Use a weld filler alloy on all field welds-for orbital welds use weld rings, for other welds, wire or weld rings may be used. The filler alloy must have higher molybdenum content than the AL6XN to compensate for alloy dilution on cooling. Typically a 9% Molybdenum alloy (Alloy 625) is used. If Alloy 625 is not available Alloy C 276 (15% Mo) may be substituted.
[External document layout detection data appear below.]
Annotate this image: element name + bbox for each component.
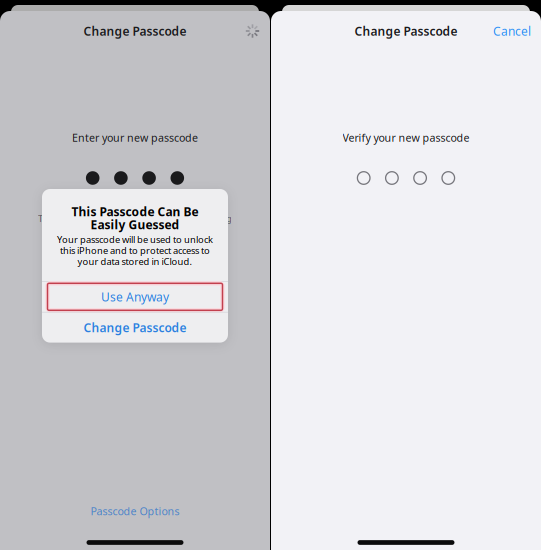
- staticText: your data stored in iCloud.: [78, 255, 192, 268]
- button[interactable]: Cancel: [493, 23, 531, 39]
- staticText: Passcode Options: [90, 504, 180, 518]
- staticText: This Passcode Can Be: [72, 204, 198, 219]
- button[interactable]: Use Anyway: [42, 282, 228, 312]
- staticText: Change Passcode: [354, 23, 458, 39]
- staticText: Change Passcode: [84, 23, 186, 39]
- staticText: Easily Guessed: [90, 216, 180, 232]
- staticText: Change Passcode: [84, 320, 186, 336]
- staticText: this iPhone and to protect access to: [60, 244, 210, 257]
- button[interactable]: Change Passcode: [42, 313, 228, 343]
- staticText: The passcode must be at least four digit…: [38, 212, 232, 225]
- staticText: Your passcode will be used to unlock: [57, 233, 213, 246]
- staticText: Verify your new passcode: [342, 130, 470, 145]
- staticText: Cancel: [493, 23, 531, 39]
- staticText: Use Anyway: [101, 289, 169, 305]
- staticText: Enter your new passcode: [72, 130, 198, 145]
- button[interactable]: Passcode Options: [0, 503, 270, 519]
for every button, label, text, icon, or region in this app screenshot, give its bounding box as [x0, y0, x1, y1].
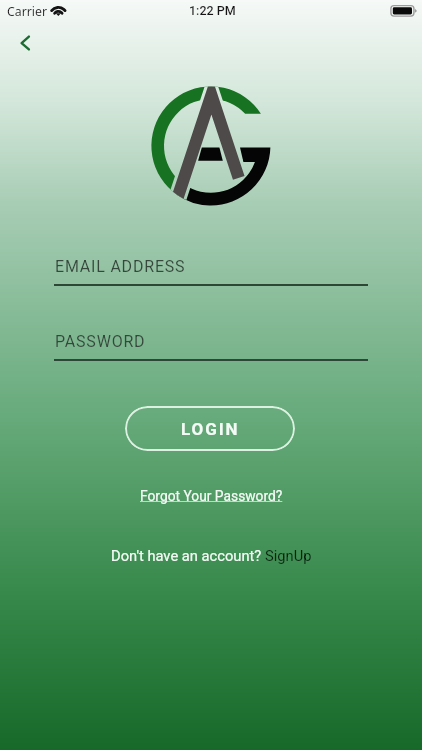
staticText: SignUp	[265, 547, 312, 564]
button[interactable]: Forgot Your Password?	[140, 488, 283, 504]
button[interactable]: Back	[8, 29, 36, 57]
button[interactable]: SignUp	[265, 547, 312, 564]
button[interactable]: LOGIN	[125, 406, 295, 451]
button[interactable]: EMAIL ADDRESS	[53, 252, 367, 283]
button[interactable]: PASSWORD	[53, 327, 367, 358]
staticText: 1:22 PM	[189, 3, 236, 18]
staticText: PASSWORD	[55, 332, 146, 351]
staticText: Carrier	[7, 3, 48, 20]
staticText: Don't have an account?	[111, 547, 265, 564]
staticText: EMAIL ADDRESS	[55, 257, 186, 276]
staticText: LOGIN	[181, 419, 240, 439]
staticText: Forgot Your Password?	[140, 488, 283, 504]
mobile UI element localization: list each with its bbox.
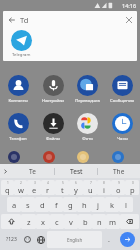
button[interactable]: Enter (115, 231, 139, 248)
button[interactable]: Shift (1, 214, 21, 229)
button[interactable]: Контакты (2, 75, 34, 104)
button[interactable]: More suggestions (0, 164, 11, 178)
button[interactable]: Настройки (37, 75, 69, 104)
button[interactable]: Часы (106, 113, 138, 142)
button[interactable]: 5 (55, 180, 69, 195)
button[interactable]: Back (3, 11, 20, 28)
staticText: f (55, 200, 58, 210)
staticText: v (69, 217, 73, 227)
button[interactable]: Emoji (21, 231, 34, 248)
staticText: 0 (132, 181, 134, 185)
button[interactable]: v (64, 214, 78, 229)
staticText: 7 (90, 181, 92, 185)
staticText: Контакты (8, 98, 28, 104)
button[interactable]: Сообщения (106, 75, 138, 104)
button[interactable]: Переводчик (71, 75, 103, 104)
button[interactable]: Clear (120, 11, 137, 28)
staticText: x (41, 217, 45, 227)
button[interactable]: Backspace (120, 214, 139, 229)
button[interactable] (106, 151, 138, 163)
button[interactable]: s (21, 197, 35, 212)
staticText: . (108, 235, 110, 245)
staticText: h (82, 200, 87, 210)
button[interactable]: Файлы (37, 113, 69, 142)
button[interactable]: g (63, 197, 77, 212)
staticText: b (83, 217, 88, 227)
staticText: s (26, 200, 30, 210)
button[interactable]: 2 (14, 180, 27, 195)
button[interactable]: k (105, 197, 119, 212)
button[interactable]: ?123 (1, 231, 21, 248)
staticText: 6 (75, 181, 77, 185)
staticText: 9 (118, 181, 120, 185)
button[interactable]: l (119, 197, 133, 212)
button[interactable]: b (78, 214, 92, 229)
button[interactable]: f (49, 197, 63, 212)
staticText: m (109, 217, 117, 227)
button[interactable]: English (47, 231, 102, 248)
button[interactable]: d (35, 197, 49, 212)
button[interactable]: m (106, 214, 120, 229)
staticText: Te (29, 167, 36, 176)
staticText: 1 (7, 181, 9, 185)
button[interactable]: j (91, 197, 105, 212)
button[interactable]: 0 (125, 180, 139, 195)
staticText: z (27, 217, 31, 227)
button[interactable]: 1 (1, 180, 14, 195)
staticText: 3 (34, 181, 36, 185)
staticText: Телефон (9, 136, 27, 142)
staticText: ?123 (6, 236, 17, 243)
staticText: The (113, 167, 125, 176)
staticText: c (55, 217, 59, 227)
button[interactable]: Te (11, 164, 54, 178)
button[interactable]: h (77, 197, 91, 212)
button[interactable]: 8 (97, 180, 111, 195)
staticText: Переводчик (75, 98, 100, 104)
staticText: r (46, 185, 50, 195)
staticText: y (74, 185, 78, 195)
button[interactable]: 4 (41, 180, 55, 195)
staticText: Фото (82, 136, 93, 142)
staticText: e (32, 185, 37, 195)
button[interactable]: Фото (71, 113, 103, 142)
staticText: Настройки (42, 98, 64, 104)
button[interactable]: Change language (34, 231, 47, 248)
staticText: p (130, 185, 135, 195)
staticText: 14:16 (122, 2, 137, 9)
staticText: 8 (103, 181, 105, 185)
staticText: g (68, 200, 73, 210)
staticText: a (12, 200, 17, 210)
staticText: l (125, 200, 127, 210)
button[interactable]: The (98, 164, 140, 178)
button[interactable]: n (92, 214, 106, 229)
button[interactable]: Telegram (3, 28, 137, 61)
button[interactable] (2, 151, 34, 163)
staticText: u (88, 185, 93, 195)
staticText: Td (20, 15, 29, 25)
button[interactable]: Back (3, 11, 137, 28)
staticText: 5 (62, 181, 64, 185)
button[interactable]: a (7, 197, 21, 212)
button[interactable]: Test (55, 164, 97, 178)
button[interactable]: . (102, 231, 115, 248)
staticText: Часы (117, 136, 128, 142)
button[interactable]: 3 (27, 180, 41, 195)
button[interactable]: 9 (111, 180, 125, 195)
button[interactable] (37, 151, 69, 163)
button[interactable] (71, 151, 103, 163)
staticText: k (110, 200, 115, 210)
button[interactable]: x (36, 214, 50, 229)
staticText: Test (70, 167, 83, 176)
staticText: 4 (47, 181, 49, 185)
button[interactable]: c (50, 214, 64, 229)
staticText: j (97, 200, 99, 210)
staticText: q (5, 185, 10, 195)
staticText: 2 (20, 181, 22, 185)
button[interactable]: 6 (69, 180, 83, 195)
button[interactable]: 7 (83, 180, 97, 195)
staticText: Telegram (12, 52, 31, 58)
staticText: o (116, 185, 121, 195)
button[interactable]: Телефон (2, 113, 34, 142)
button[interactable]: z (21, 214, 36, 229)
staticText: English (67, 237, 83, 243)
• Use an inert gas for both the weld and shield gas. Either helium or argon may be used, although argon is normally used. It is acceptable to use 3–5% nitrogen additions to both the torch and shielding gas to compensate for the nitrogen lost from the alloy during welding.
  
  
• Make sure the heat tint on the tubing is a light straw yellow at the darkest. A silver weld and heat-affected zone are the best. Any darker weld heat tints must be removed before placing in service. Dark blue heat tints are the most susceptible to corrosion. Remove by grinding followed by acid cleaning/passivation. A poorly cleaned surface may be just as susceptible to attack as the original heat tint.
  
  
• Do not preheat the weld unless the material is below 50º F. When the material is below the dew point, allow it to warm up to above the condensation temperature to prevent moisture condensing on the surface. Remember: moisture causes heat tints.
  
  
• Ignite the weld within the area to be welded. If that is impossible, grind the ignition point to remove it completely.

OVERALLOYING AL-6XN

Why “over alloy” AL-6XN‚ weld areas? Because of two words- Intergranular Corrosion. Although AL- 6XN is classified as a single phase alloy, when it is melted as in welding, it will solidify as a two phase alloy with:

1. Being austenite
2. Being chi phase

Chi phase, a chromium-iron-molybdenum compound depletes the grain boundary of molybdenum and chromium reducing corrosion resistance.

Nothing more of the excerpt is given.